Cutting my hair was one of these moments.
I have cut my hair three times in the last month, each time going shorter and shorter, and I have yet to become adjusted. Each time I hear the low hum of the clippers and feel those first chunks of hair begin to fall, I get that sinking feeling in my stomach, and I begin calculating all the ways this could go wrong.
Will they go too low? Will they try to shape up my edges? What if they sneeze or cough or blink at an inopportune time? Wait – am I sure I want to cut my hair again?
In the end, It always turns out great. But that has yet to stop me from being anxious about the next cut. If you stay ready, you won’t have to get ready, I guess.
While my last two cuts have generally followed this thought process, my inaugural cut had a more complex meaning behind my “oh shit”.
The decision to change my hair came after feeling like I was in a rut. I had been alternating between braids and buns for a couple of years, and I wanted something different. Something dramatic.

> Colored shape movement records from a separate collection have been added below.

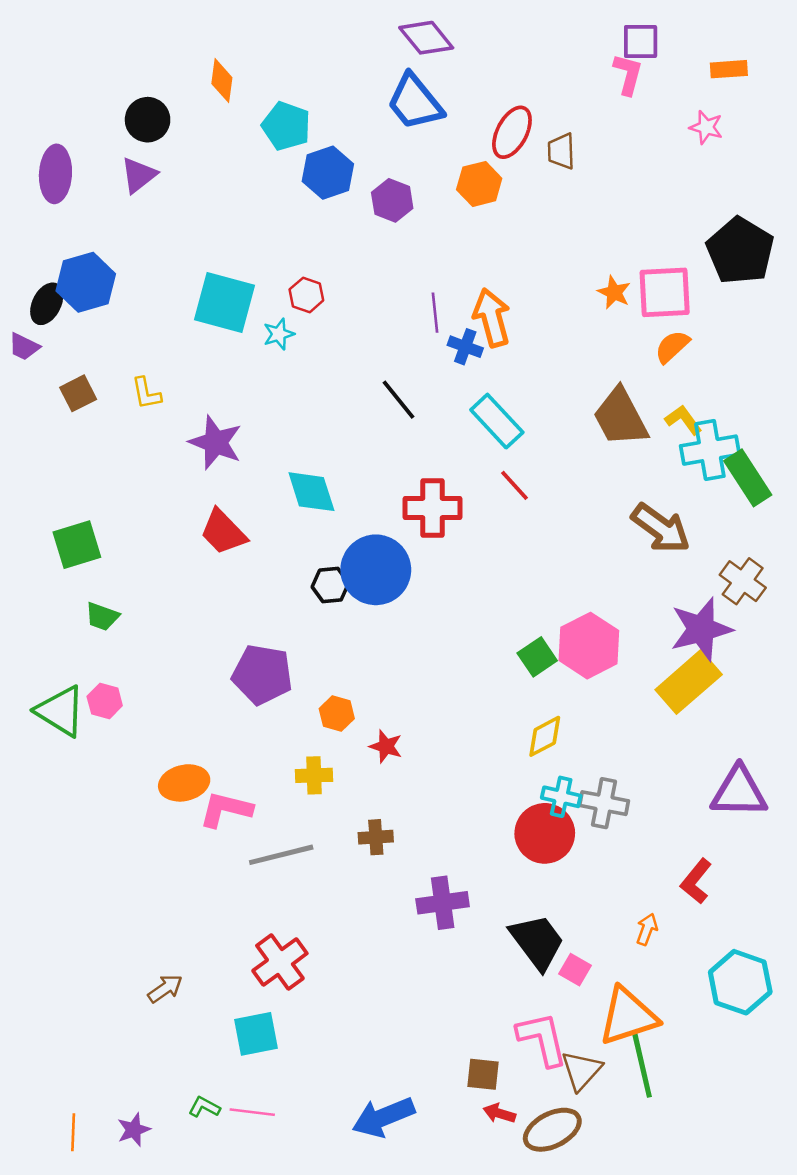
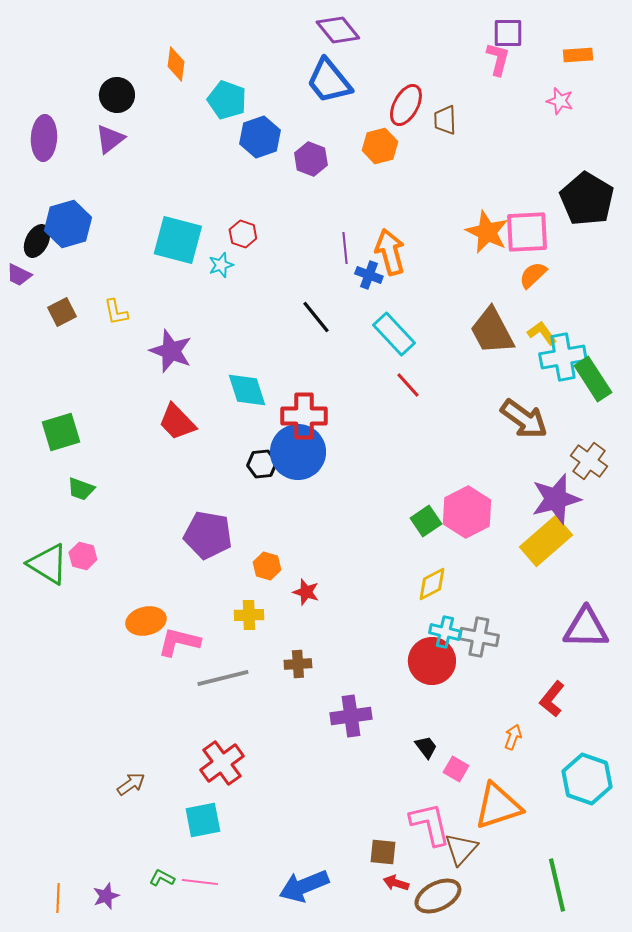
orange star: (614, 292) -> (487, 232), size x1.6
red cross: (433, 508) -> (304, 416), moved
black trapezoid: (537, 942) -> (426, 747), size x0.5
green line: (642, 1064) -> (557, 885), moved

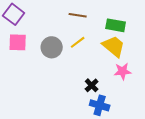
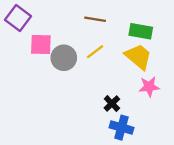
pink square: (18, 42) -> (41, 45), moved

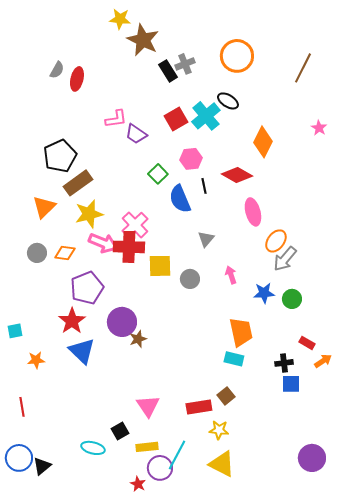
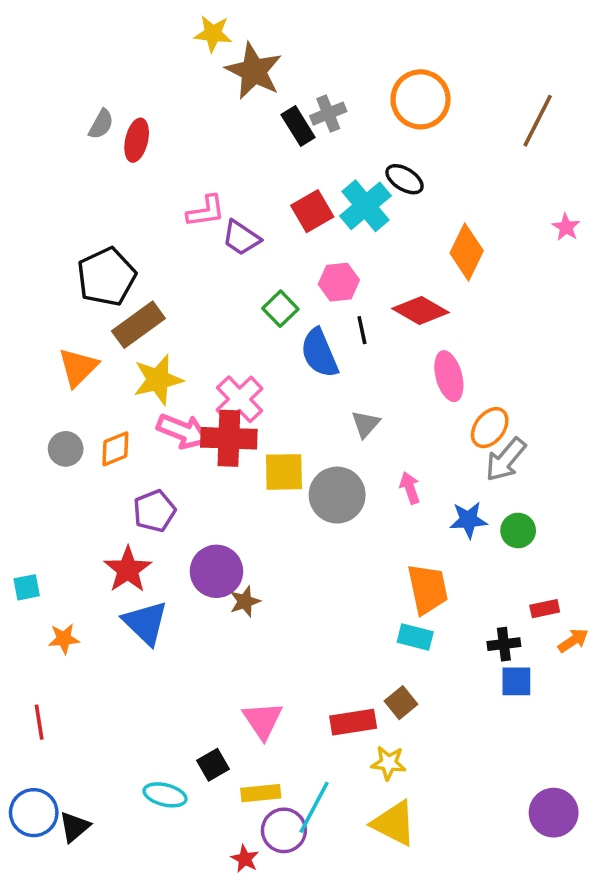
orange diamond: (65, 253) -> (115, 449), turned -30
gray circle: (190, 279) -> (337, 495), size x1.6
purple pentagon: (87, 288) -> (154, 511), size x0.7
red rectangle: (307, 343) -> (545, 609), turned -42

For the last few years, I had been on a mission to transform my naturally thin and low density strands into longer, thicker tresses. I’m not sure why, but I have always equated beauty with long, full hair, and had made numerous attempts at achieving this. I did everything I thought could help.
Hair, skin, and nail vitamins – check.
Deep treatments – check.
Pre-poo treatments – check.
Protective styles and low manipulation – check.
No poo and/or low poo – check.
Natural products – check.
But my hair was just too thin to really grow to the lengths I desired, and it would never be as thick as the natural-haired ladies on YouTube (thanks mom and dad :/). So, I pursued the next best thing – extensions. I have had braids, twists, sew-ins, clip ins, half wigs, full wigs, and whatever would give me the full look that I could never attain on my own.
This all changed, though, after I stumbled across one photo on Instagram, that, as usual led me down a rabbit hole of more photos. I quickly became obsessed with short cuts, and spent chunks of my days just scrolling through the endless stream of photos with hashtags like #thecutlife, #twacuts, and #bigchophair.
I made a decision that was contradictory to everything I believed, and I was excited about it. I wanted to go short. Super short. Like Amber Rose short.
When cut day came, as you can probably imagine, I was in my “oh shit” bag way before I even got to the salon. By the time of my appointment, I think I had already went through every possible scenario of all the things that could go wrong, and comforted myself with the fact that I could always wear a wig if I hated it.
I sat in the barber chair, was caped up, and I heard the low hum of the clippers. I could not take my eyes off the mirror.
I was actually doing this.
As my hair started falling, I felt so exposed. I had put so much effort into growing my hair. All the pre-poos, and shampoos, and deep conditioning, all the curling creams, oils, gels, and protective styling. All of the time I dedicated to these stuff, it was all falling to the ground.
When my cut was done, I was surprisingly still in an “oh shit” moment. I looked in the mirror, and for one of the first times in my life, I was wearing my own hair and I felt beautiful.